Forum Discussion
Week 1 Discussion
1. What surprised you about how AI handled text or media generation?
I was quite pleased with the AI image generation of the character "Saanvi" the AI feature instinctively created an East-Indian looking female (based on the name: Saanvi). I thought I would have to redo the prompt with specific instructions on the ethnicity of the character once the images were generated. Turns out, I didn't need to refine the prompt.
2. What challenges did you face when trying to get AI to produce the results you wanted?
I've run into this several times when using the AI TTS feature. Some iterations have the "voice" correctly pronounce words; but then, if I need to change phrasing or add more context, the generative voice will now mis-pronounce the word that was previously pronounced correctly! Also, when using acronyms, in some instances the voice will pronounce the acronym as a word (which is what I want), other times it will read out each individual letter. I came across one instance (in my own project) where I needed the AI generated voice to read "MIPS" as a word. I tried several different methods to have it pronounced as "mips", but it just would not comply! Are there any hints, tips etc. for fine tuning pronunciations? Is there a way to copy/paste phonetic spellings into the text box to guide the pronunciation?

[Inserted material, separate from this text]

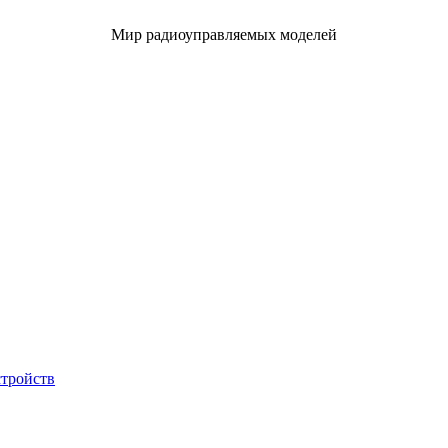
Мир радиоуправляемых моделей
стройств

However, the CC generation capabilities are fantastic! So much time is saved by not having to import a separate .srt, .vtt etc. file to generate CC!
I've experienced the same frustration with AI TTS pronunciation. The same AI voice will pronounce a word perfectly in one instance then mispronounce the same word in another instance by putting the emphasis on the wrong syllable or using an incorrect vowel sound. I did experiment with using phonetic spelling or replacing acronyms with words (e.g., "SQL" as "sequel"), but the results aren't consistent.
I'm also interested in hearing what tips folks may have.
- AlyssaGomez3 days agoStaff
Hey JessicaLough687 and KairasMistry-9d, this is a great question about AI text-to-speech pronunciation. I recommend starting by spelling the word phonetically, as you mentioned.
You can also try the V3 voice model, which is our latest model and offers the most accurate pronunciation. We made V3 the default today, so if you tested text to speech before that change, you were likely using the previous model.